Department of Medicine, Newcastle Upon Tyne Hospitals NHS Foundation Trust, UK.
Stroke. 2010 Nov;41(11):2568-74. doi: 10.1161/STROKEAHA.110.581884. Epub 2010 Oct 7.
Risks and benefits of intravenous thrombolysis for patients with stroke > 80 years of age are unclear. We examined outcomes and symptomatic intracerebral hemorrhage rates in ≤ 80- and > 80-year-old patients in the Safe Implementation of Treatment in Stroke International Stroke Thrombolysis Register.
We compared mortality and independence (modified Rankin Scale 0 to 2) at 3 months and symptomatic intracerebral hemorrhage (per Safe Implementation of Treatment in Stroke ≥ 4-point deterioration in National Institutes of Health Stroke Scale within 36 hours and Type 2 parenchymal hemorrhage and per National Institute of Neurological Disorders and Stroke [any increase in National Institutes of Health Stroke Scale and any hemorrhage]) of 1831 patients > 80 years of age with 19 411 patients ≤ 80 years of age compliant with other European licensing criteria.
The > 80-year-old group (median, 83 years) had more severe strokes (median National Institutes of Health Stroke Scale 14 versus 12), lower levels of prestroke independence (modified Rankin Scale 0 to 1, 82% versus 93%), and a larger proportion of females (59% versus 39%) compared with the younger group (68 years). Symptomatic intracerebral hemorrhage was not significantly increased after adjustment for other risk factors in those >80 years of age compared with those ≤ 80 years of age (per Safe Implementation of Treatment in Stroke 1.8% versus 1.7%, P = 0.70, adjusted OR, 0.90, 95% CI, 0.73 to 1.09; P = 0.28; per National Institute of Neurological Disorders and Stroke 9.5% versus 7.8%, P < 0.005, adjusted OR, 0.96, 95% CI, 0.87 to 1.06, P = 0.42). The patients >80 years of age had a higher mortality rate (30% versus 12%; P < 0.005; adjusted OR, 1.53; 95% CI, 1.43 to 1.65; P < 0.005) and reduced independence (35% versus 57%; P < 0.005; adjusted OR, 0.73; 95% CI, 0.68 to 0.78; P < 0.005).
Selected patients with acute ischemic stroke > 80 years of age otherwise fulfilling the intravenous alteplase license criteria have a similar rate of symptomatic intracerebral hemorrhage compared with younger patients and are appropriate candidates for thrombolysis.
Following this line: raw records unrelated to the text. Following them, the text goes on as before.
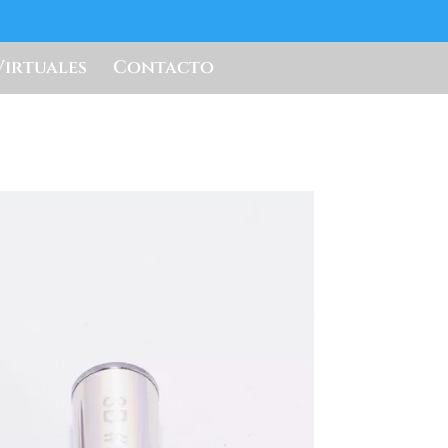
Virtuales
Contacto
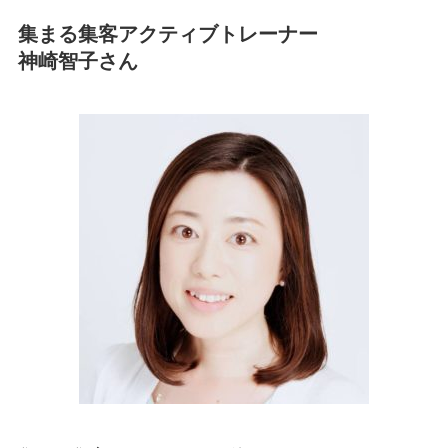
集まる集客アクティブトレーナー
神崎智子さん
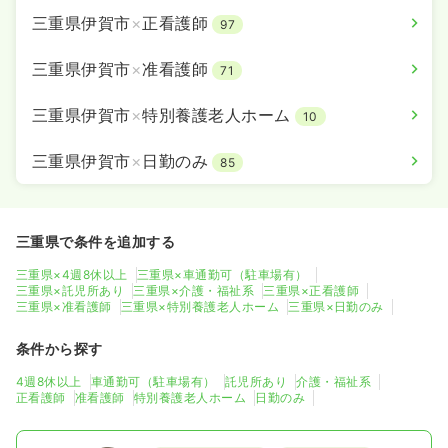
三重県伊賀市
×
正看護師
97
三重県伊賀市
×
准看護師
71
三重県伊賀市
×
特別養護老人ホーム
10
三重県伊賀市
×
日勤のみ
85
三重県で条件を追加する
三重県×4週8休以上
三重県×車通勤可（駐車場有）
三重県×託児所あり
三重県×介護・福祉系
三重県×正看護師
三重県×准看護師
三重県×特別養護老人ホーム
三重県×日勤のみ
条件から探す
4週8休以上
車通勤可（駐車場有）
託児所あり
介護・福祉系
正看護師
准看護師
特別養護老人ホーム
日勤のみ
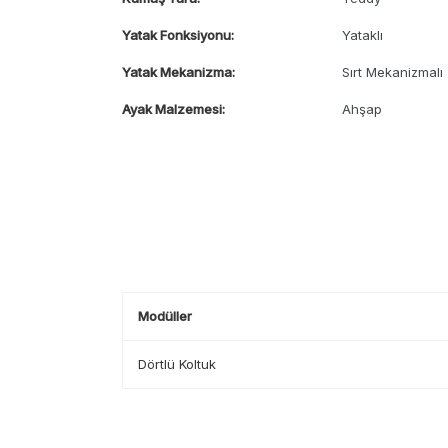
Yatak Fonksiyonu:
Yataklı
Yatak Mekanizma:
Sırt Mekanizmalı
Ayak Malzemesi:
Ahşap
Modüller
Dörtlü Koltuk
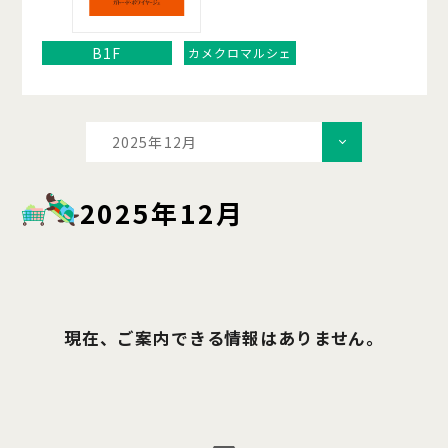
B1F
カメクロマルシェ
2025年12月
2025年12月
現在、ご案内できる情報はありません。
The higher mortality and the poorer functional outcome are consistent with the overall worse prognosis seen in the natural history of this age group.
80 岁以上卒中患者静脉溶栓的风险和获益尚不清楚。我们在国际卒中溶栓注册Safe Implementation of Treatment in Stroke 中检查了≤80 岁和>80 岁患者的结局和症状性颅内出血发生率。
我们比较了 1831 例>80 岁符合其他欧洲许可标准的患者与 19411 例≤80 岁的患者的 3 个月死亡率和独立性(改良 Rankin 量表 0 至 2 分)以及症状性颅内出血(根据 Safe Implementation of Treatment in Stroke,36 小时内 NIHSS 评分≥4 分恶化且符合 National Institutes of Neurological Disorders and Stroke 标准的 2 型实质内出血和任何 NIHSS 评分增加和任何出血)。
80 岁组(中位数 83 岁)的卒中更严重(中位数 NIHSS 评分 14 比 12),发病前独立性水平更低(改良 Rankin 量表 0 至 1 分,82%比 93%),女性比例更大(59%比 39%),与年轻组(68 岁)相比。>80 岁患者在调整其他危险因素后,症状性颅内出血发生率与≤80 岁患者相比无显著增加(根据 Safe Implementation of Treatment in Stroke,1.8%比 1.7%,P=0.70,调整 OR,0.90,95%CI,0.73 至 1.09;P=0.28;根据 National Institute of Neurological Disorders and Stroke,9.5%比 7.8%,P<0.005,调整 OR,0.96,95%CI,0.87 至 1.06,P=0.42)。>80 岁患者死亡率更高(30%比 12%;P<0.005;调整 OR,1.53;95%CI,1.43 至 1.65;P<0.005),独立性降低(35%比 57%;P<0.005;调整 OR,0.73;95%CI,0.68 至 0.78;P<0.005)。
符合静脉阿替普酶许可标准的急性缺血性卒中>80 岁的选择患者与年轻患者相比症状性颅内出血发生率相似,适合溶栓治疗。较高的死亡率和较差的功能结局与该年龄组自然史中观察到的整体较差预后一致。